Sgan. ( within the house ) Drunkard that you are! I will teach you how to behave.——He may well look down! He feels he has done wrong, the good-for-nothing scoundrel! Ah, the hypocrite, how he pretends to be good!
Gr.-Re. ( to Gorgibus ). Sir, do ask him, just for fun, to make his brother show himself at the window.
Gor. Very well. Sir, pray make your brother show himself at the window.
Sgan. ( from the window ). He is unworthy of being seen by honourable people; and, besides, I could not bear to have him by the side of me.
Gor. Sir, do not refuse me this favour, after all those you have granted me.
Sgan. ( from the window ). Truly, Mr. Gorgibus, you have so much power over me that I can refuse you nothing. Show yourself, scoundrel! ( after having disappeared one moment, he reappears as a valet. ) Mr. Gorgibus, I am so much indebted to you. ( Disappears, and reappears again as doctor. ) Well, did you see that picture of drunkenness?
Gr.-Re. ( to Gorgibus). I know they are but one, and to prove it, tell him that you want to see them both together.

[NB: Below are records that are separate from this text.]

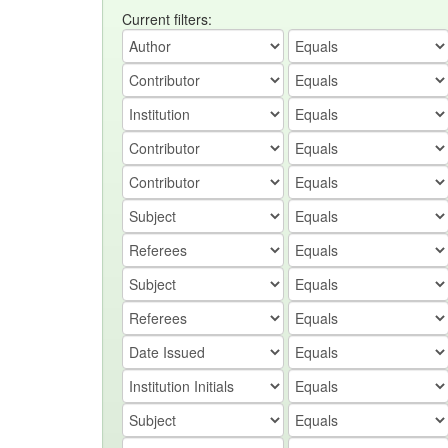
Current filters:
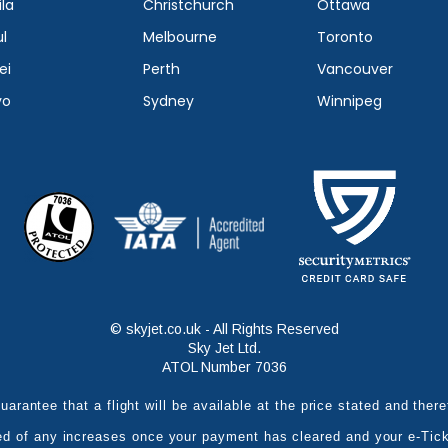
la
Christchurch
Ottawa
l
Melbourne
Toronto
ei
Perth
Vancouver
yo
Sydney
Winnipeg
© skyjet.co.uk - All Rights Reserved
Sky Jet Ltd.
ATOL Number 7036
uarantee that a flight will be available at the price stated and the
ed of any increases once your payment has cleared and your e-Tic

Gor. But grant me the favour of showing yourself with him, and of embracing him at the window before me.
Sgan. ( from the window ). It is a thing I would refuse to any one but you; but, to show you that I would do anything for your sake, I consent, though with difficulty, and I wish that he should first ask you to forgive him for the trouble he has given you.——Yes, Mr. Gorgibus, I beg your pardon for having troubled you so much; and I promise you, my brother, in the presence of Mr. Gorgibus, to be so careful in future that you will never have reason to complain. I beg of you not to think any more of what is past ( he kisses his hat and his ruff, which he has put at the end of his elbow ).
Gor. Well, did you not see them both?